O Ministro do Desenvolvimento Social, Dina Pule, espera receber duas crianças que foram vítimas de tráfico humano no Aeroporto Internacional O.R. Tambo. Atualmente, o departamento realizou a repatriação de 22 crianças.
A Ministra do Desenvolvimento Social, Dina Pule, recebeu duas meninas de KwaZulu-Natal, de 15 e 10 anos, que finalmente retornaram à África do Sul depois de terem sido ilegalmente levadas para Malawi em 2024.
Relata-se que um homem desconhecido, que se tornou amigo da família e potencial pretendente da mãe das crianças, infiltrou-se na família e depois tomou a pensão da avó. A situação piorou para a família após a perda da moradia, pois o homem os levou para um local alugado e depois os convenceu a mudar-se para Malawi em busca de melhores oportunidades.

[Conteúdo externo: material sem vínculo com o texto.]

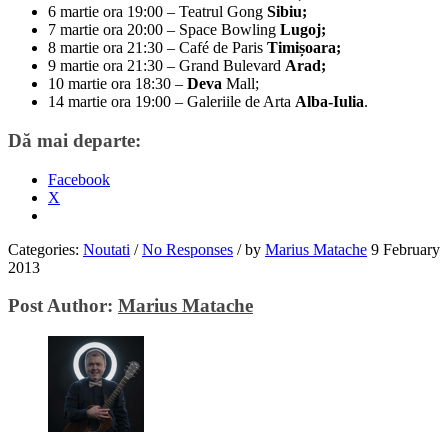
6 martie ora 19:00 – Teatrul Gong
Sibiu;
7 martie ora 20:00 – Space Bowling
Lugoj;
8 martie ora 21:30 – Café de Paris
Timișoara;
9 martie ora 21:30 – Grand Bulevard
Arad;
10 martie ora 18:30 –
Deva
Mall;
14 martie ora 19:00 – Galeriile de Arta
Alba-Iulia
.
Dă mai departe:
Facebook
X
Categories:
Noutati
/
No Responses
/
by
Marius Matache
9 February
2013
Post Author:
Marius Matache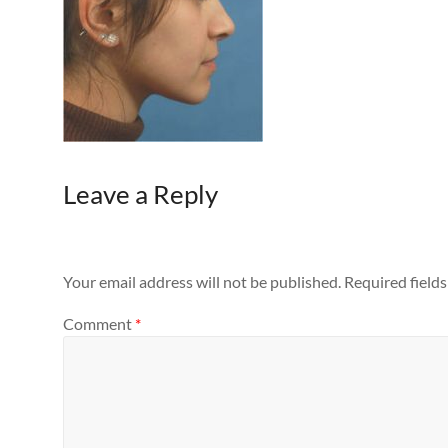
Leave a Reply
Your email address will not be published.
Required field
Comment
*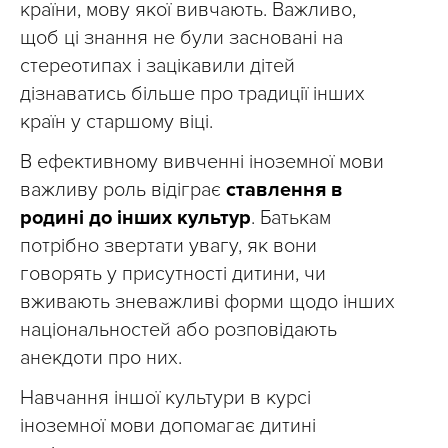
країни, мову якої вивчають. Важливо,
щоб ці знання не були засновані на
стереотипах і зацікавили дітей
дізнаватись більше про традиції інших
країн у старшому віці.
В ефективному вивченні іноземної мови
важливу роль відіграє
ставлення в
родині до інших культур
. Батькам
потрібно звертати увагу, як вони
говорять у присутності дитини, чи
вживають зневажливі форми щодо інших
національностей або розповідають
анекдоти про них.
Навчання іншої культури в курсі
іноземної мови допомагає дитині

No entanto, ao chegar em Malawi, a situação piorou ainda mais: tiveram sua liberdade de circulação restringida. No final, a avó e a mãe foram libertadas, enquanto as duas menores permaneceram lá em condições difíceis.
Ao chegarem à África do Sul, elas relataram o ocorrido à polícia, o que levou a uma complexa operação transfronteiriça de resgate, que acabou por devolver as duas menores ao país após as autoridades de Malawi as salvarem em 9 de julho de 2026 e colocá-las em um local seguro.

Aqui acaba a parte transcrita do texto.